Il me sembla qu’il y avait dans le ton de ces deux mots comme une nuance de mécontentement ; alors, me levant, je vins m’asseoir près de ma mère, et, lui prenant les deux mains que je baisai :
– Chère maman, lui dis-je en français, qui était la langue dont je me servais toujours quand je voulais lui parler tendrement, en petit enfant ; chère maman, il ne faut pas être peinée parce qu’Arthur aime Cristina. Cela, il est vrai, l’empêchera de faire un beau mariage, puisqu’un beau mariage, selon l’opinion du monde, est celui qui réunit la naissance à la richesse. Mais est-ce que mon exemple ne montre pas qu’on peut être heureux, très-heureux, aussi heureux que possible, sans la naissance et la richesse dans la femme qu’on aime ? Ne veux-tu pas qu’Arthur soit heureux comme moi ? La faiblesse que tu as eue pour moi, parce que tu ne peux rien refuser à l’enfant que tu as pleuré pendant treize ans, ne l’auras-tu pas pour ton autre fils ? serais-tu donc plus indulgente, pour un frère que pour l’autre ?
Elle me passa la main sur le front, et m’embrassant :
– Oh ! le bon enfant, dit-elle, le bon frère ! quels trésors d’affection il y a en toi !
– C’est que j’ai fait des économies autrefois ; mais ce n’est pas de moi qu’il s’agit, c’est d’Arthur. Dis-moi un peu où il trouvera une femme plus charmante que Cristina ? n’est-elle pas une merveille de beauté italienne ? Et l’éducation qu’elle a reçue depuis que nous avons été la chercher à Lucca, ne lui permet-elle pas de tenir sa place, et une place distinguée, dans la société la plus exigeante ?
– Tu vois dans Cristina la sœur de ton ami Mattia.
– Cela est vrai, et j’avoue sans détours que je souhaite de tout mon cœur un mariage qui fera entrer Mattia dans notre famille.
– Arthur t’a-t-il parlé de ses sentiments et de ses désirs ?
– Oui, chère maman, dis-je en souriant, il s’est adressé à moi comme au chef de la famille.
– Et le chef de la famille ?…
–… A promis de l’appuyer.
Mais ma mère m’interrompit.
– Voici ta femme, dit-elle ; nous parlerons d’Arthur plus tard.
Ma femme, vous l’avez deviné, et il n’est pas besoin que je le dise, n’est-ce pas ? ma femme, c’est la petite fille aux yeux étonnés, au visage parlant que vous connaissez, c’est Lise, la petite Lise, fine, légère, aérienne ; Lise n’est plus muette, mais elle a par bonheur conservé sa finesse et sa légèreté qui donnent à sa beauté quelque chose de céleste. Lise n’a point quitté ma mère, qui l’a fait élever et instruire sous ses yeux, et elle est devenue une belle jeune fille, la plus belle des jeunes filles, douée pour moi de toutes les qualités, de tous les mérites, de toutes les vertus, puisque je l’aime.

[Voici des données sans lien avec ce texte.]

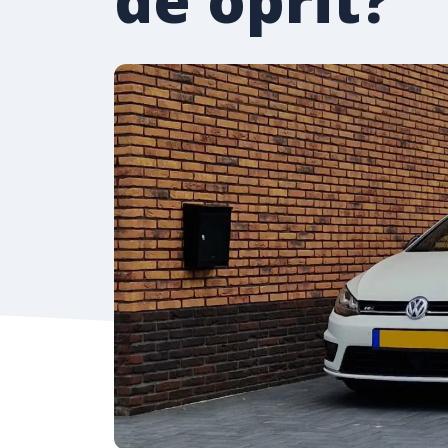
de oprit?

J’ai demandé à ma mère de me la donner pour femme, et, après une vive résistance, basée sur la différence de condition, ma mère n’a pas su me la refuser, ce qui a fâché et scandalisé quelques-uns de nos parents : sur quatre qui se sont ainsi fâchés, trois sont déjà revenus, gagnés par la grâce de Lise, et le quatrième n’attend pour revenir à son tour, qu’une visite de nous dans laquelle nous lui ferons nos excuses d’être heureux, et cette visite est fixée à demain.
– Eh bien, dit Lise en entrant, que se passe-t-il donc ? on se cache de moi ; on se parle en cachette ; Arthur vient de partir pour la station de Chegford, le break a été envoyé à celle de Ferry, quel est ce mystère, je vous prie ?
Nous sourions, mais nous ne lui répondons pas.
Alors elle passe un bras autour du cou de ma mère, et l’embrassant tendrement :
– Puisque vous êtes du complot, chère mère, dit-elle, je ne suis pas inquiète, je suis sûre à l’avance que vous avez, comme toujours, travaillé pour notre bonheur, mais je n’en suis que plus curieuse.
L’heure a marché, et le break que j’ai envoyé à Ferry au-devant de la famille de Lise, doit arriver d’un instant à l’autre ; alors, voulant jouer avec cette curiosité, je prends une longue-vue qui nous sert à suivre les navires passant au large, mais, au lieu de la braquer sur la mer, je la tourne sur le chemin par où doit arriver le break.
– Regarde dans cette longue-vue, lui dis-je, et ta curiosité sera satisfaite.
Elle regarde, mais sans voir autre chose que la route blanche, puisqu’aucune voiture ne se montre encore.